Later, the full primitive equation model was decomposed in vertical modes and the nonlinear interaction between internal modes and the external mode were explored. In this case, it was shown that a Rossby wave associated with the baroclinic basic state, resonant with the stationary component of the daytime heat source, and two dispersive modes, given by Mixed Rossby-gravity wave and a slow barotropic mode (Rossby) may interact and provoke vacillation in the time scale of many days (between intraseasonal and interannual time scales).
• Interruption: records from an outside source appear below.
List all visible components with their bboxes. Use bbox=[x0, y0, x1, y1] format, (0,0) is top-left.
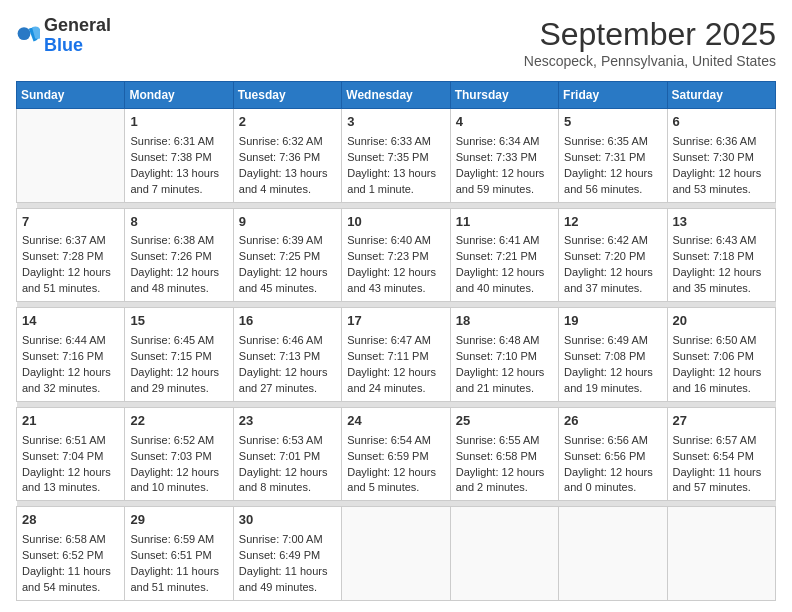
daylight-text: and 0 minutes. bbox=[564, 480, 661, 496]
day-number: 16 bbox=[239, 312, 336, 331]
day-number: 11 bbox=[456, 213, 553, 232]
calendar-cell: 17Sunrise: 6:47 AMSunset: 7:11 PMDayligh… bbox=[342, 308, 450, 402]
sunset-text: Sunset: 6:58 PM bbox=[456, 449, 553, 465]
sunrise-text: Sunrise: 6:37 AM bbox=[22, 233, 119, 249]
daylight-text: Daylight: 11 hours bbox=[130, 564, 227, 580]
daylight-text: and 13 minutes. bbox=[22, 480, 119, 496]
daylight-text: and 49 minutes. bbox=[239, 580, 336, 596]
calendar-header-row: SundayMondayTuesdayWednesdayThursdayFrid… bbox=[17, 82, 776, 109]
calendar-cell: 7Sunrise: 6:37 AMSunset: 7:28 PMDaylight… bbox=[17, 208, 125, 302]
day-number: 18 bbox=[456, 312, 553, 331]
daylight-text: Daylight: 12 hours bbox=[456, 465, 553, 481]
daylight-text: Daylight: 11 hours bbox=[239, 564, 336, 580]
daylight-text: and 56 minutes. bbox=[564, 182, 661, 198]
daylight-text: Daylight: 13 hours bbox=[130, 166, 227, 182]
day-header-tuesday: Tuesday bbox=[233, 82, 341, 109]
sunset-text: Sunset: 7:13 PM bbox=[239, 349, 336, 365]
logo: General Blue bbox=[16, 16, 111, 56]
sunrise-text: Sunrise: 6:34 AM bbox=[456, 134, 553, 150]
calendar-cell: 8Sunrise: 6:38 AMSunset: 7:26 PMDaylight… bbox=[125, 208, 233, 302]
day-number: 25 bbox=[456, 412, 553, 431]
calendar-cell bbox=[667, 507, 775, 601]
day-number: 12 bbox=[564, 213, 661, 232]
sunrise-text: Sunrise: 6:45 AM bbox=[130, 333, 227, 349]
day-number: 5 bbox=[564, 113, 661, 132]
calendar-cell: 4Sunrise: 6:34 AMSunset: 7:33 PMDaylight… bbox=[450, 109, 558, 203]
calendar-cell: 26Sunrise: 6:56 AMSunset: 6:56 PMDayligh… bbox=[559, 407, 667, 501]
daylight-text: and 2 minutes. bbox=[456, 480, 553, 496]
sunset-text: Sunset: 7:33 PM bbox=[456, 150, 553, 166]
day-number: 30 bbox=[239, 511, 336, 530]
daylight-text: Daylight: 12 hours bbox=[239, 265, 336, 281]
calendar-cell: 30Sunrise: 7:00 AMSunset: 6:49 PMDayligh… bbox=[233, 507, 341, 601]
calendar-cell: 6Sunrise: 6:36 AMSunset: 7:30 PMDaylight… bbox=[667, 109, 775, 203]
daylight-text: and 35 minutes. bbox=[673, 281, 770, 297]
day-number: 10 bbox=[347, 213, 444, 232]
sunset-text: Sunset: 7:30 PM bbox=[673, 150, 770, 166]
daylight-text: Daylight: 12 hours bbox=[564, 265, 661, 281]
sunrise-text: Sunrise: 6:32 AM bbox=[239, 134, 336, 150]
day-number: 6 bbox=[673, 113, 770, 132]
daylight-text: Daylight: 12 hours bbox=[456, 265, 553, 281]
sunset-text: Sunset: 7:35 PM bbox=[347, 150, 444, 166]
calendar-cell: 19Sunrise: 6:49 AMSunset: 7:08 PMDayligh… bbox=[559, 308, 667, 402]
sunset-text: Sunset: 7:21 PM bbox=[456, 249, 553, 265]
day-number: 21 bbox=[22, 412, 119, 431]
sunset-text: Sunset: 7:08 PM bbox=[564, 349, 661, 365]
sunrise-text: Sunrise: 6:38 AM bbox=[130, 233, 227, 249]
sunrise-text: Sunrise: 6:47 AM bbox=[347, 333, 444, 349]
daylight-text: and 7 minutes. bbox=[130, 182, 227, 198]
calendar-cell: 29Sunrise: 6:59 AMSunset: 6:51 PMDayligh… bbox=[125, 507, 233, 601]
daylight-text: and 54 minutes. bbox=[22, 580, 119, 596]
daylight-text: Daylight: 12 hours bbox=[130, 265, 227, 281]
calendar-cell: 15Sunrise: 6:45 AMSunset: 7:15 PMDayligh… bbox=[125, 308, 233, 402]
daylight-text: and 57 minutes. bbox=[673, 480, 770, 496]
calendar-cell bbox=[17, 109, 125, 203]
sunrise-text: Sunrise: 6:36 AM bbox=[673, 134, 770, 150]
day-number: 28 bbox=[22, 511, 119, 530]
sunrise-text: Sunrise: 6:50 AM bbox=[673, 333, 770, 349]
sunrise-text: Sunrise: 7:00 AM bbox=[239, 532, 336, 548]
sunrise-text: Sunrise: 6:51 AM bbox=[22, 433, 119, 449]
sunset-text: Sunset: 7:38 PM bbox=[130, 150, 227, 166]
sunset-text: Sunset: 7:23 PM bbox=[347, 249, 444, 265]
sunrise-text: Sunrise: 6:41 AM bbox=[456, 233, 553, 249]
calendar-cell: 5Sunrise: 6:35 AMSunset: 7:31 PMDaylight… bbox=[559, 109, 667, 203]
sunrise-text: Sunrise: 6:40 AM bbox=[347, 233, 444, 249]
daylight-text: and 48 minutes. bbox=[130, 281, 227, 297]
sunset-text: Sunset: 6:59 PM bbox=[347, 449, 444, 465]
day-number: 8 bbox=[130, 213, 227, 232]
sunset-text: Sunset: 7:18 PM bbox=[673, 249, 770, 265]
daylight-text: Daylight: 12 hours bbox=[673, 166, 770, 182]
logo-icon bbox=[16, 24, 40, 48]
day-header-saturday: Saturday bbox=[667, 82, 775, 109]
daylight-text: Daylight: 12 hours bbox=[456, 166, 553, 182]
daylight-text: Daylight: 11 hours bbox=[22, 564, 119, 580]
daylight-text: and 32 minutes. bbox=[22, 381, 119, 397]
calendar-week-row: 14Sunrise: 6:44 AMSunset: 7:16 PMDayligh… bbox=[17, 308, 776, 402]
day-number: 13 bbox=[673, 213, 770, 232]
sunrise-text: Sunrise: 6:58 AM bbox=[22, 532, 119, 548]
daylight-text: and 51 minutes. bbox=[22, 281, 119, 297]
sunrise-text: Sunrise: 6:53 AM bbox=[239, 433, 336, 449]
sunset-text: Sunset: 6:49 PM bbox=[239, 548, 336, 564]
daylight-text: Daylight: 12 hours bbox=[564, 365, 661, 381]
day-number: 29 bbox=[130, 511, 227, 530]
daylight-text: Daylight: 12 hours bbox=[22, 465, 119, 481]
day-number: 22 bbox=[130, 412, 227, 431]
day-number: 4 bbox=[456, 113, 553, 132]
day-number: 9 bbox=[239, 213, 336, 232]
sunrise-text: Sunrise: 6:43 AM bbox=[673, 233, 770, 249]
daylight-text: Daylight: 12 hours bbox=[130, 365, 227, 381]
daylight-text: Daylight: 12 hours bbox=[673, 265, 770, 281]
sunset-text: Sunset: 6:51 PM bbox=[130, 548, 227, 564]
sunset-text: Sunset: 6:52 PM bbox=[22, 548, 119, 564]
daylight-text: and 40 minutes. bbox=[456, 281, 553, 297]
sunrise-text: Sunrise: 6:39 AM bbox=[239, 233, 336, 249]
daylight-text: Daylight: 12 hours bbox=[239, 365, 336, 381]
calendar-cell: 3Sunrise: 6:33 AMSunset: 7:35 PMDaylight… bbox=[342, 109, 450, 203]
day-header-thursday: Thursday bbox=[450, 82, 558, 109]
calendar-cell bbox=[342, 507, 450, 601]
day-number: 3 bbox=[347, 113, 444, 132]
daylight-text: and 45 minutes. bbox=[239, 281, 336, 297]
The importance of the fast modes in the resonant triplets raises the following question: what is the role of diurnal variation in the generation of these fast modes? We have also shown, for example, that a Rossby wave associated with the baroclinic (i.e., associated with an internal mode) basic state, resonant with the stationary component of the daytime heat source, and two dispersive modes, given by Mixed Rossby-gravity wave and a slow barotropic mode (Rossby) may interact and provoke vacillation in the time scale of several days (between intraseasonal and interannual). Another class of resonant modes is identified with the interaction between two internal modes of gravity generated by the diurnal forcing with clear manifestation in the intraseasonal scale.

A generalization of the previous results on the role of the diurnal forcing was also developed in the context of a heat source parameterized by the simplest form according to the hypothesis that the heat source intensity is proportional to the low level moisture convergence. The study was developed in the context of a two-layer model that allows interaction between the external (barotropic) mode and the internal (baroclinic) mode. It introduces a forcing that has meridional dependence and, therefore, it becomes feasible to explore the non-linear resonance involving the interaction of only two waves. The reduced dynamics of the two-layer model shows that a Rossby mode is significantly modulated in longer time scales when interacting with an internal gravity mode (interannual to the decadal scale).

More recently we have explored a simplified multi-scale atmosphere-ocean coupled model for studying the interactions between synoptic-intraseasonal-interannual scales. Two coupled nonlinear equatorial beta-plane shallow water equations are considered: one for the ocean and the other for the atmosphere. The nonlinear terms are the intrinsic advective nonlinearity and the atmosphere/ocean coupling. Simplified parameterizations for the air-sea coupling are developed. To mimic the main differences between the fast- atmosphere and the slow-ocean, suitable multi-space and multi-time scaling are applied, yielding a balanced synoptic/intraseasonal/interannual-El Niño regime. In this limit, the synoptic scale is the fastest atmospheric scale, the intraseasonal is the intermediate air-sea coupling scale and El Niño refers to the slowest interannual ocean scale. The model equations reveal that the slow wave amplitude evolution depends on both types of nonlinearities. The wind stress parameterization allows synoptic scale atmospheric waves to force intraseasonal variability in the ocean. The intraseasonal ocean temperature anomaly coupled with the atmosphere through evaporation is able to force higher order atmospheric variability, whereas wave-convection coupling provides another source for higher order atmospheric variability. Nonlinear interactions of intraseasonal ocean perturbations can also force interannual oceanic variability. Analytical solutions of the reduced model equations for a discrete resonant triad interacting through the atmosphere-ocean fluxes illustrate the model potential to connect synoptic, intraseasonal, interannual and decadal/multi-decadal time-scales in the coupled system.

We have also analyzed the role of periodic forcing induced by the sun energy output variability in the decadal and longer timescales. The presence of periodic forcing leads to larger amplitude effects at the longer time-scales. In the fast portion of the time scales, we are exploring possible resonating triads in non-hydrostatic models with potential applications in the organization of mesoscale systems.